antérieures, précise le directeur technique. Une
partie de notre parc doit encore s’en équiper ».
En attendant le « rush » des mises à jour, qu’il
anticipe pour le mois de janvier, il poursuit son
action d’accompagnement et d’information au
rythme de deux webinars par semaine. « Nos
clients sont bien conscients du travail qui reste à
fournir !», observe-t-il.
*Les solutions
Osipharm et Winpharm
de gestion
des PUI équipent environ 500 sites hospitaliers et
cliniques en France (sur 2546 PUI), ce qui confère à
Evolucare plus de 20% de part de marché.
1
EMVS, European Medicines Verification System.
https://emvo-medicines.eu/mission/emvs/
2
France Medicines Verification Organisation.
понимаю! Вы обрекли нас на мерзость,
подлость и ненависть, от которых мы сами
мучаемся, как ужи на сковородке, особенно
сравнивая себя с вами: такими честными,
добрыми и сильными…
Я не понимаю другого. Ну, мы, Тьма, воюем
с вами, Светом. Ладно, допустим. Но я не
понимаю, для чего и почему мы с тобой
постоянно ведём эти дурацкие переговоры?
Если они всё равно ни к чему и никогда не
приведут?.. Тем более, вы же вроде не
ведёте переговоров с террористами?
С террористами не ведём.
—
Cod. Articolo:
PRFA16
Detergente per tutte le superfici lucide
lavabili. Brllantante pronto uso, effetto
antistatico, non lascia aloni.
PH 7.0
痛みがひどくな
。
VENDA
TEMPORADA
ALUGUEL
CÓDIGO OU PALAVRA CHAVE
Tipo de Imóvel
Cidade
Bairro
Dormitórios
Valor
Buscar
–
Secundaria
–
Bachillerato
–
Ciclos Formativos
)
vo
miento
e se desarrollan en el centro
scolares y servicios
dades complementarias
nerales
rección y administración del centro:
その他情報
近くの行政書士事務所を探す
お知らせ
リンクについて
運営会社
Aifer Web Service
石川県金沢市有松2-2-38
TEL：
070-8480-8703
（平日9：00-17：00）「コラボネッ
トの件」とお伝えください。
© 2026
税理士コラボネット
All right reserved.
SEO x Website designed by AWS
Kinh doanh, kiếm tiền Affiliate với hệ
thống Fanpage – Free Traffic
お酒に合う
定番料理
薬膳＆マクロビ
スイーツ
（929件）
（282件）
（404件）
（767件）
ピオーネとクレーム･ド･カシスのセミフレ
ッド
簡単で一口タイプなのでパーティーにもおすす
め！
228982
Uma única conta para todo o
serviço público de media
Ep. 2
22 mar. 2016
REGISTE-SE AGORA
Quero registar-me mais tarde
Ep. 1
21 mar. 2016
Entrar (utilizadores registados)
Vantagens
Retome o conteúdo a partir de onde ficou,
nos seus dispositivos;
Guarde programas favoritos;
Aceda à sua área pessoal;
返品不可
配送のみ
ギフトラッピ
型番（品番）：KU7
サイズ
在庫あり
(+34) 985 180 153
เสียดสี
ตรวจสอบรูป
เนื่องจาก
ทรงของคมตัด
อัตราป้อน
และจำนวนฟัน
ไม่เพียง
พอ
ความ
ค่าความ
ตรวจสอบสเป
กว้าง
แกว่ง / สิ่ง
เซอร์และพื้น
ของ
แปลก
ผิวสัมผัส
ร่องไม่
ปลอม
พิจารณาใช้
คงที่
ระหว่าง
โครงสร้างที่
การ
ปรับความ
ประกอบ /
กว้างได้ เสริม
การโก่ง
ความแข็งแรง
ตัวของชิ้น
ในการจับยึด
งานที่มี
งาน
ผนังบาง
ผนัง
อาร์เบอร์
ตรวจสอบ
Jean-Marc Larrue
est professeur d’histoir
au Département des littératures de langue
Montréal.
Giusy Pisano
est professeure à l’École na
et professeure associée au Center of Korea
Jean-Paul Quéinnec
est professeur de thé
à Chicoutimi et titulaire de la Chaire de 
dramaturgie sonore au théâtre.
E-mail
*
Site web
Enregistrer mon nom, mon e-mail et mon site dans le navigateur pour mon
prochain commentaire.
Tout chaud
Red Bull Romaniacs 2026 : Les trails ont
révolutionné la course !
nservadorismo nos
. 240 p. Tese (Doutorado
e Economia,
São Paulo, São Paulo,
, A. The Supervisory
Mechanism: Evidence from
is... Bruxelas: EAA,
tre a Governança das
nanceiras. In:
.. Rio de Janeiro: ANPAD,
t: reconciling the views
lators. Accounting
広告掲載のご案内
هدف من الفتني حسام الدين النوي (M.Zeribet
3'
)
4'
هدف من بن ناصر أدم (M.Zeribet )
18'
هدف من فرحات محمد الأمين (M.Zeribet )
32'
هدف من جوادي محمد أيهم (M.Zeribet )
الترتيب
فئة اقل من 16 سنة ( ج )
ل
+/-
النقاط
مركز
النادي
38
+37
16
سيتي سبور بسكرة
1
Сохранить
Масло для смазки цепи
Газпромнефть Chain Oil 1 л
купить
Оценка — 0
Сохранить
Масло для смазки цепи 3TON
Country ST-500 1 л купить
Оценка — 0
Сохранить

----------------------------------------

**EXERCISE DETAILS:** Lines from the start of the records through the one containing "SEO x Website designed by AWS" are what should be retyped, exactly and in full, both ends included.

**ANSWER AREA:**
antérieures, précise le directeur technique. Une
partie de notre parc doit encore s’en équiper ».
En attendant le « rush » des mises à jour, qu’il
anticipe pour le mois de janvier, il poursuit son
action d’accompagnement et d’information au
rythme de deux webinars par semaine. « Nos
clients sont bien conscients du travail qui reste à
fournir !», observe-t-il.
*Les solutions
Osipharm et Winpharm
de gestion
des PUI équipent environ 500 sites hospitaliers et
cliniques en France (sur 2546 PUI), ce qui confère à
Evolucare plus de 20% de part de marché.
1
EMVS, European Medicines Verification System.
https://emvo-medicines.eu/mission/emvs/
2
France Medicines Verification Organisation.
понимаю! Вы обрекли нас на мерзость,
подлость и ненависть, от которых мы сами
мучаемся, как ужи на сковородке, особенно
сравнивая себя с вами: такими честными,
добрыми и сильными…
Я не понимаю другого. Ну, мы, Тьма, воюем
с вами, Светом. Ладно, допустим. Но я не
понимаю, для чего и почему мы с тобой
постоянно ведём эти дурацкие переговоры?
Если они всё равно ни к чему и никогда не
приведут?.. Тем более, вы же вроде не
ведёте переговоров с террористами?
С террористами не ведём.
—
Cod. Articolo:
PRFA16
Detergente per tutte le superfici lucide
lavabili. Brllantante pronto uso, effetto
antistatico, non lascia aloni.
PH 7.0
痛みがひどくな
。
VENDA
TEMPORADA
ALUGUEL
CÓDIGO OU PALAVRA CHAVE
Tipo de Imóvel
Cidade
Bairro
Dormitórios
Valor
Buscar
–
Secundaria
–
Bachillerato
–
Ciclos Formativos
)
vo
miento
e se desarrollan en el centro
scolares y servicios
dades complementarias
nerales
rección y administración del centro:
その他情報
近くの行政書士事務所を探す
お知らせ
リンクについて
運営会社
Aifer Web Service
石川県金沢市有松2-2-38
TEL：
070-8480-8703
（平日9：00-17：00）「コラボネッ
トの件」とお伝えください。
© 2026
税理士コラボネット
All right reserved.
SEO x Website designed by AWS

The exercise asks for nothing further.